§ Goal of the exercise
Would you work out how many of the lines below hold "sich" and reply with nothing but the number?

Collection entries

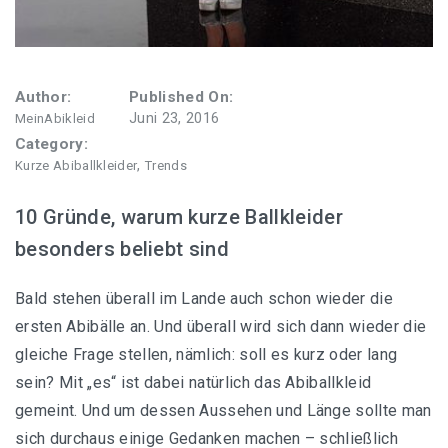
Author:
Published On:
Juni 23, 2016
MeinAbikleid
Category:
,
Kurze Abiballkleider
Trends
10 Gründe, warum kurze Ballkleider
besonders beliebt sind
Bald stehen überall im Lande auch schon wieder die
ersten Abibälle an. Und überall wird sich dann wieder die
gleiche Frage stellen, nämlich: soll es kurz oder lang
sein? Mit „es“ ist dabei natürlich das Abiballkleid
gemeint. Und um dessen Aussehen und Länge sollte man
sich durchaus einige Gedanken machen – schließlich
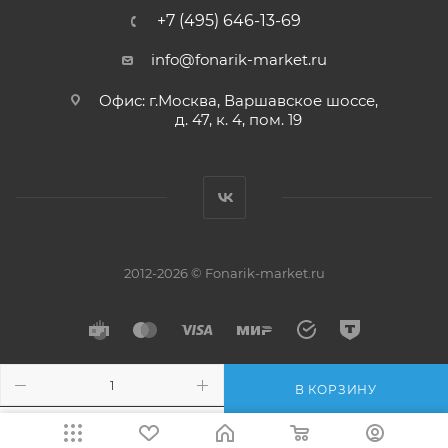
+7 (495) 646-13-69
info@fonarik-market.ru
Офис: г.Москва, Варшавское шоссе,
д. 47, к. 4, пом. 19
2012-2026 © Fonarik-market.ru
В КОРЗИНУ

§ The answer
2